Give back all of the data, word for word.

◇ ◇ ◇

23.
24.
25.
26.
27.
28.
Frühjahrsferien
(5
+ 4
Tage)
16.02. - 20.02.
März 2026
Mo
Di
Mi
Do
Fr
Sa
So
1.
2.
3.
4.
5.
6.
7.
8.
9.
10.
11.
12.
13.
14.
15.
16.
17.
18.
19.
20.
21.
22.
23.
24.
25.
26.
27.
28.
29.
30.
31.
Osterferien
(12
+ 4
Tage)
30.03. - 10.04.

◇ ◇ ◇

» **Answer area**
23.
24.
25.
26.
27.
28.
Frühjahrsferien
(5
+ 4
Tage)
16.02. - 20.02.
März 2026
Mo
Di
Mi
Do
Fr
Sa
So
1.
2.
3.
4.
5.
6.
7.
8.
9.
10.
11.
12.
13.
14.
15.
16.
17.
18.
19.
20.
21.
22.
23.
24.
25.
26.
27.
28.
29.
30.
31.
Osterferien
(12
+ 4
Tage)
30.03. - 10.04.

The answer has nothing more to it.